**INSTRUCTIONS TO FOLLOW**
Where an entry contains an image, skip the image and print the rest exactly.

═══ DATA RECORDS ═══

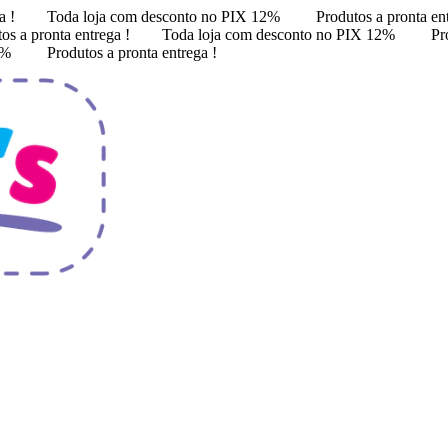
a !
Toda loja com desconto no PIX 12%
Produtos a pronta en
os a pronta entrega !
Toda loja com desconto no PIX 12%
Pr
12%
Produtos a pronta entrega !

═══

**RESPONSE**
a !
Toda loja com desconto no PIX 12%
Produtos a pronta en
os a pronta entrega !
Toda loja com desconto no PIX 12%
Pr
12%
Produtos a pronta entrega !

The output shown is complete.